A cream-colored book on a shelf in the Coconino County Law Library in the courthouse is so wide it has clear tape holding it together.
Dated 1912, it contains the session laws for the state of Arizona in the first legislative session after it left territorial status and became a state on Feb. 14, 1912.
"That one is our first set of laws," explained Gretchen Hornberger, who has been the sole librarian at the library for 10 years. "Probably most are adopted from territorial law. I guess they had a lot to do that year."
A PEACEFUL PLACE
A big blue book nearby on marital and domestic relations is probably the most-used book in the law library, Hornberger said.
"It's peaceful here, but most of the people who come in are in crisis," she said. "A lot of people who come in here are pretty stressed out. I hope they leave feeling more peaceful."
Other law books getting a lot of use in the library through the years are the "Navajo Nation Code," the thick blue "Cohen's Handbook of Federal Indian Law" and a green binder of "Hopi Tribal Ordinances."
In the last few years during the economic downturn, a softbound book, "Arizona Foreclosure," has been popular.
"This one has been getting a lot of use by attorneys and the public," she said.
Hornberger, 38, said she has mostly learned on the job. She recently did get her library degree through distance learning at the University of Arizona.
"It was daunting, but I've learned a lot over the years," she said.
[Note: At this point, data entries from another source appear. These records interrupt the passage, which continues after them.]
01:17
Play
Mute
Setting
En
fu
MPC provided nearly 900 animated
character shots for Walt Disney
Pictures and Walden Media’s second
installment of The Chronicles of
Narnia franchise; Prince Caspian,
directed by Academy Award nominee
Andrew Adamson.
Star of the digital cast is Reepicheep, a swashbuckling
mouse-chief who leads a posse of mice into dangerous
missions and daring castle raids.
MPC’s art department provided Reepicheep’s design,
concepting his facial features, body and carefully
Most of the visitors to the library are lawyers, people representing themselves, people with a legal question, court staff and judges, Hornberger said.
Walk-ins are welcome during weekday hours when the library is open.
"They can walk in, or they can call me, or go to 'Ask the Librarian' on the website," she said. "I get back to them within a day. Sometimes we have the answers, and sometimes we connect them with the resources they need."
FEEL LISTENED TO
One of the best resources offered at the library are the packets on legal subjects that are assembled by staff, such as the packet on divorce, with step-by-step instructions.
"We're here for the average person representing themselves, and the working professional," Hornberger said. "We have about 75 packets, and we have these all in Spanish."
Perhaps 8,000 county residents use the library each year, she estimated.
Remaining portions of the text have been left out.